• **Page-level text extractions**

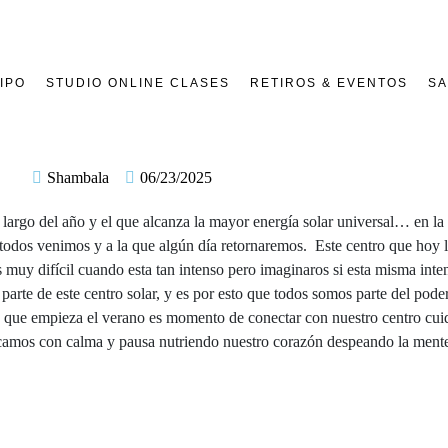
IPO
STUDIO ONLINE CLASES
RETIROS & EVENTOS
SA
Shambala
06/23/2025
argo del año y el que alcanza la mayor energía solar universal… en la t
ual todos venimos y a la que algún día retornaremos. Este centro que hoy
s muy difícil cuando esta tan intenso pero imaginaros si esta misma int
rte de este centro solar, y es por esto que todos somos parte del poder
a que empieza el verano es momento de conectar con nuestro centro cuid
ticamos con calma y pausa nutriendo nuestro corazón despeando la ment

• **Problem description**
Return a copy of each line in the entries that contains "solar".

• **Problem solution**
argo del año y el que alcanza la mayor energía solar universal… en la t
rte de este centro solar, y es por esto que todos somos parte del poder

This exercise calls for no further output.